Sin 1 – Wrath:  ‘Intense anger (usually on an epic scale)’

‘Modern psychologists view anger as a primary, natural and mature emotion experienced by all human beings at times’. Are you truly satisfied with where you or your organisation is right now? No? Well why not get ‘angry’ about it?   Anger can mobilize psychological resources for corrective action.   Why just accept ‘the way things are’, just because others have a vested interest in things remaining the same? What’s really in the best interests of us, our business, our customers, our employees and the like?

Sin 2 – Greed: ‘The desire to possess more than one needs or deserves.’

Is it wrong to believe there could be more?  We don’t necessarily have to focus on personal attainment but why not focus on the users of your service?  Or greedily consuming ideas from blogs or conferences or being greedy for developing skills or education.

Sin 3 – Sloth: ‘Aversion to work or exertion; laziness; indolence’

Taking the time to do ‘sloth’ for one day a week has been shown to enable people to recharge their batteries and repair the damage done by stress.  What nonsense we hear from people who claim to work hard and play hard all the time.  This only means they are constantly knackered, stressed, burned out and of little use when it comes to spotting great ideas and innovation.  Are they fit for work?

Sin 4 – Pride:  ‘A sense of one’s own proper dignity or value; self-respect’

If an organisation could say that all the people involved had a love for their own excellence wouldn’t that be brilliant?  Each taking a personal responsibility to be the best they could be.
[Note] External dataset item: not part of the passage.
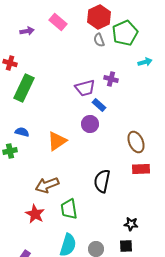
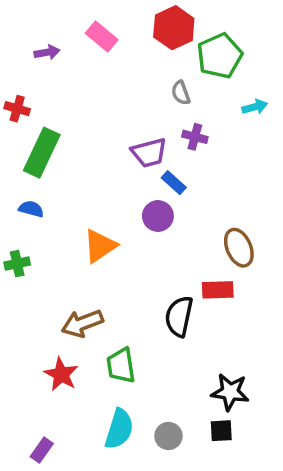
gray semicircle: (99, 40) -> (181, 93), moved
blue semicircle: (22, 132) -> (31, 209), moved
red rectangle: (141, 169) -> (218, 290), moved
black star: (131, 224) -> (230, 392), size x1.5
Sin 5 – Envy:  ‘A feeling of discontent and resentment aroused by and in conjunction with desire for the possessions or qualities of another’

Having attended many awards ceremonies in my time, I am always surprised by the attitudes of some of the runners-up.  They’re envious alright, but this is manifested in ‘sulking’ and malcontent, rather than in direct and constructive action.  They should be rubbing shoulders with the very best and eliciting inspiration and ideas from them.  ‘Let’s get envious’ should be our motto, but as a driver of positive action towards achieving excellence.

Sin 6 – Gluttony: ‘Habitual and excessive over-indulgence’

Hang on a minute!  What if the excess was good for you? ‘It works, so let’s have some more.’  If changing something improves the situation, ‘let’s have some more’.  You’ve given your customer a great experience, ‘let’s have some more’.  If you’ve praised someone for giving you a great customer experience, ‘do it some more’.

Sin 7 – Lust: ‘An intense desire or craving’

Let’s get passionate about what we are doing. Eagerness, enthusiasm, and energy are needed by the bucketful if we are to embrace innovation.  Amazingly they are also addictive; when you meet passionate people you can’t help but feed off their energy and commitment. 

Taking these primary drivers of moral depravity and making them a force for innovation is a great example of changing ancient truly embedded rules.  I’m looking forward to finding an organisation which has adopted them as their corporate values! Now wouldn’t that be fun?